La formation est la clé pour un modèle agricole différent

La formation est la clé pour un modèle agricole différent

In this image from 2015, students from Portugal and Indonesia prepare a meal with farm produce from Earth University – a global reference in agroecology education – based in India.

(Navdanya International)

En 1909, les chimistes allemands Fritz Haber et Carl Bosch ont mis au point un procédé qui a permis, pour la première fois, de produire de l’ammoniac à grande échelle à partir de l’azote présent dans l’atmosphère. Cette invention a permis de résoudre l’une des grandes énigmes de l’agriculture : la carence d’azote, un nutriment primaire des plantes indispensable à la production de protéines et de chlorophylle, et qui joue un rôle clé dans la photosynthèse.

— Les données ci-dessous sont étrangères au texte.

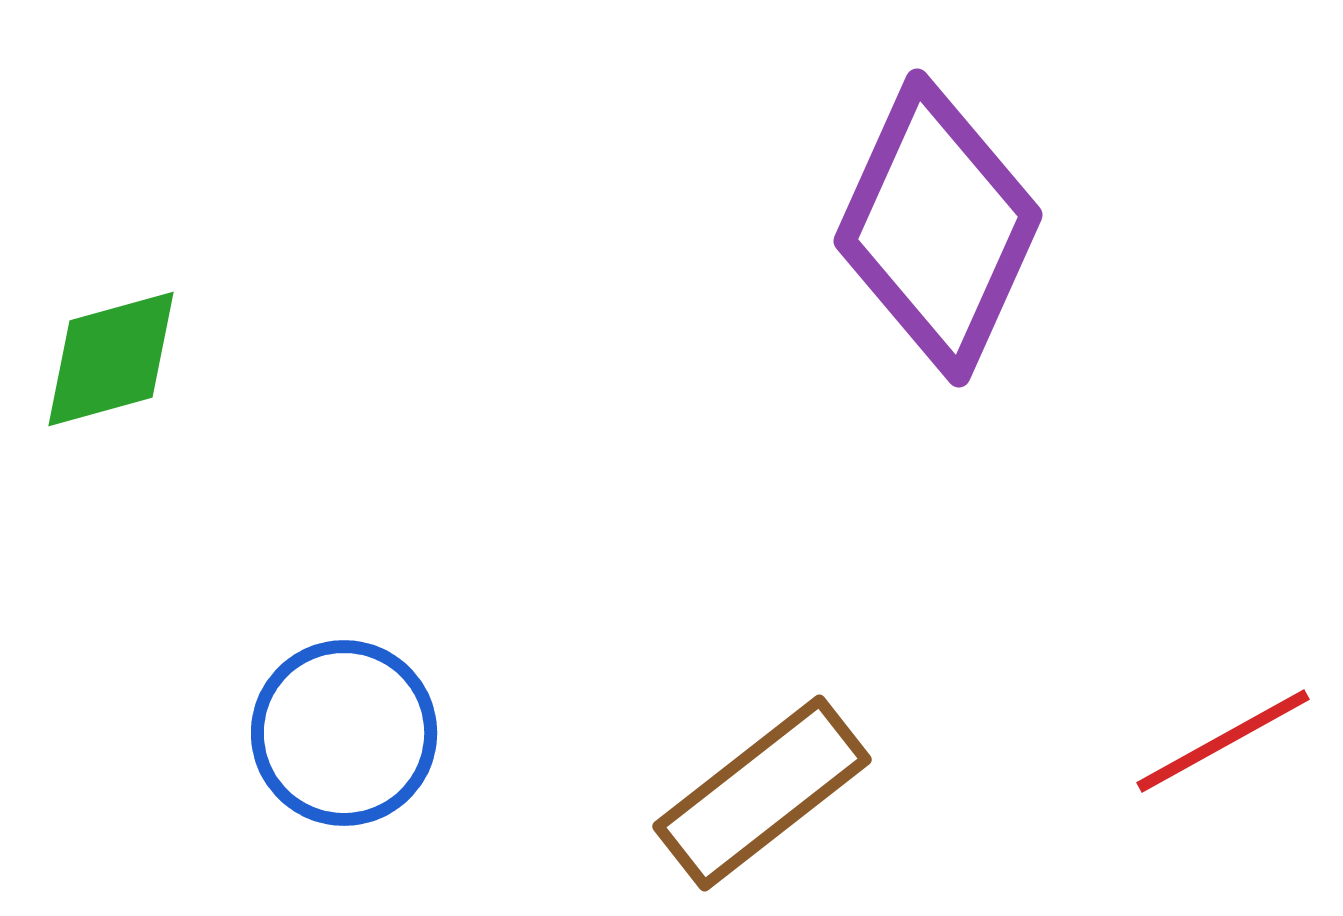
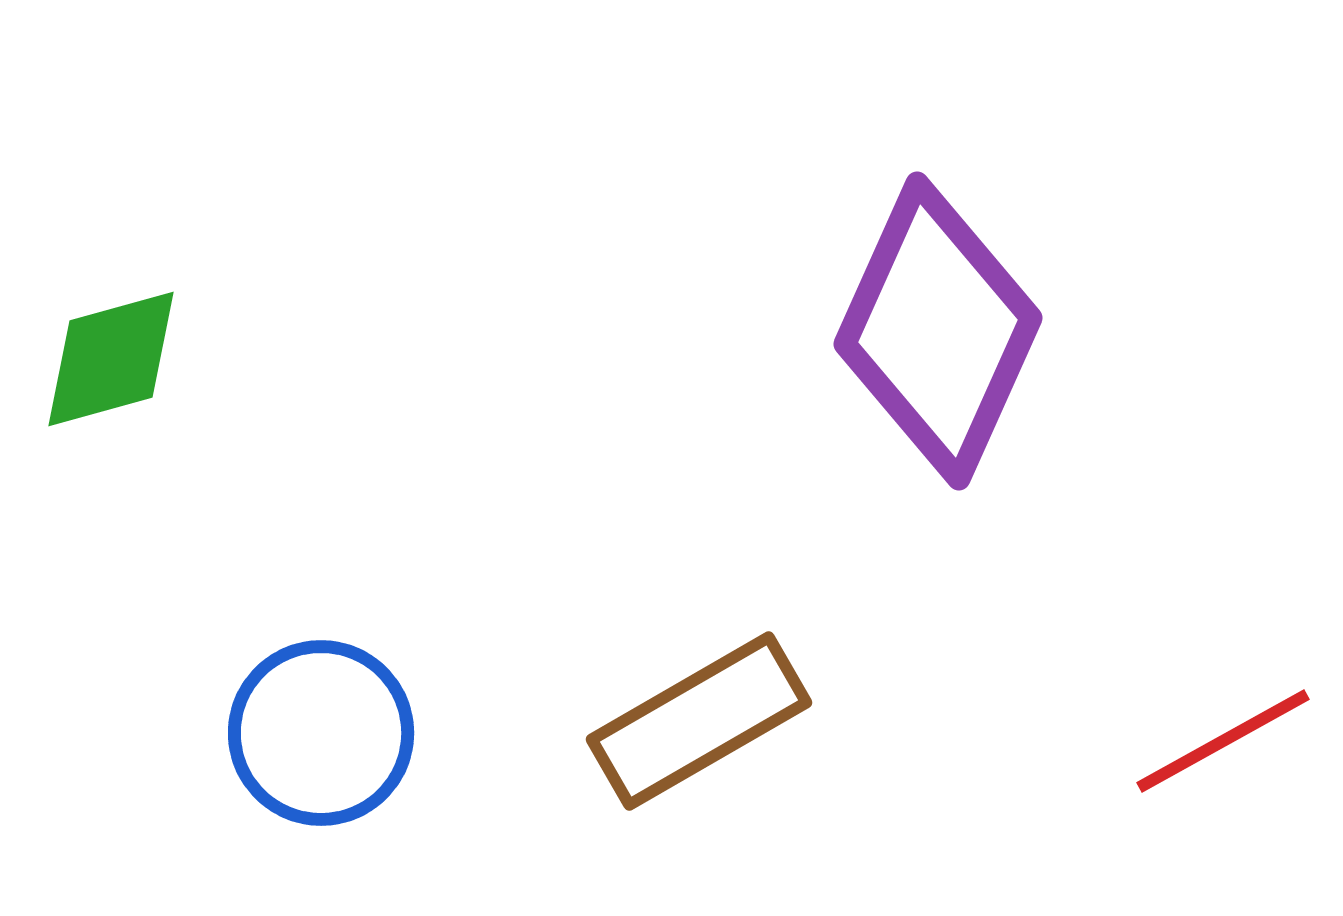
purple diamond: moved 103 px down
blue circle: moved 23 px left
brown rectangle: moved 63 px left, 72 px up; rotated 8 degrees clockwise
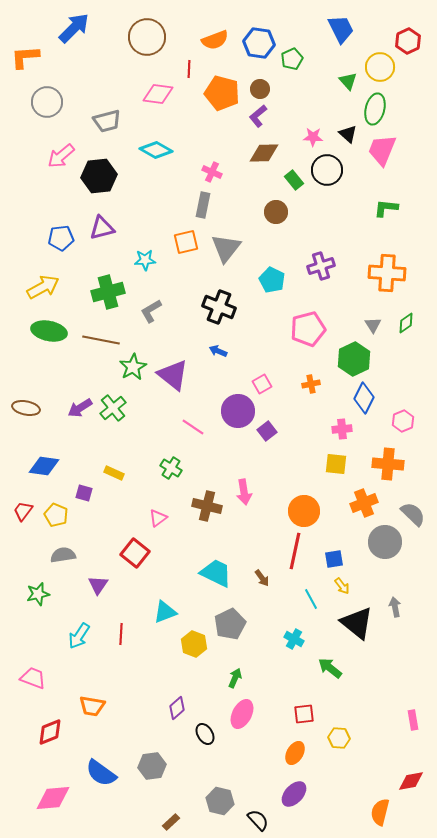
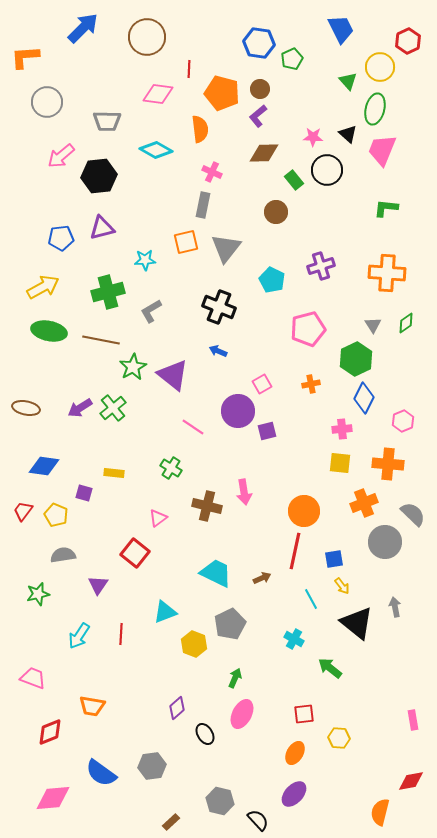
blue arrow at (74, 28): moved 9 px right
orange semicircle at (215, 40): moved 15 px left, 89 px down; rotated 76 degrees counterclockwise
gray trapezoid at (107, 121): rotated 16 degrees clockwise
green hexagon at (354, 359): moved 2 px right
purple square at (267, 431): rotated 24 degrees clockwise
yellow square at (336, 464): moved 4 px right, 1 px up
yellow rectangle at (114, 473): rotated 18 degrees counterclockwise
brown arrow at (262, 578): rotated 78 degrees counterclockwise
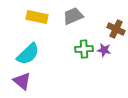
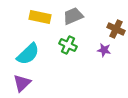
yellow rectangle: moved 3 px right
green cross: moved 16 px left, 4 px up; rotated 30 degrees clockwise
purple triangle: moved 2 px down; rotated 36 degrees clockwise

Ainsi était surmonté l’un des grands obstacles qui avaient jusqu’alors limité la productivité des récoltes, ouvrant la voie à l’intensification et à l’industrialisation des cultures à des niveaux inédits.

Cependant, à mesure que l’agriculture industrielle s’intensifiait et que les préjudices causés aux personnes et à l’environnement devenaient évidents, des voix discordantes se sont élevées pour réclamer des modèles alimentaires ayant un moindre impact environnemental et social. Ces voix proposaient des solutions différentes mais partageaient une prémisse fondamentale : l’importance de la formation pour changer de paradigme.

C’est ainsi que l’Autrichien Rudolf Steiner jetterait les bases de ce que l’on nomme aujourd’hui l’agriculture biodynamique, le premier mouvement d’agriculture biologique, avec un cours de formation, le « Cours aux agriculteurs », dispensé pour la première fois en 1924, qui a ensuite fait l’objet d’un livre. Peu après, à l’autre bout de la planète, Masanobu Fukuoka développait sa propre méthode, dans laquelle, outre la non-utilisation de pesticides, il préconisait une intervention minimale sur le sol, et créait au Japon une ferme-école pour l’enseigner.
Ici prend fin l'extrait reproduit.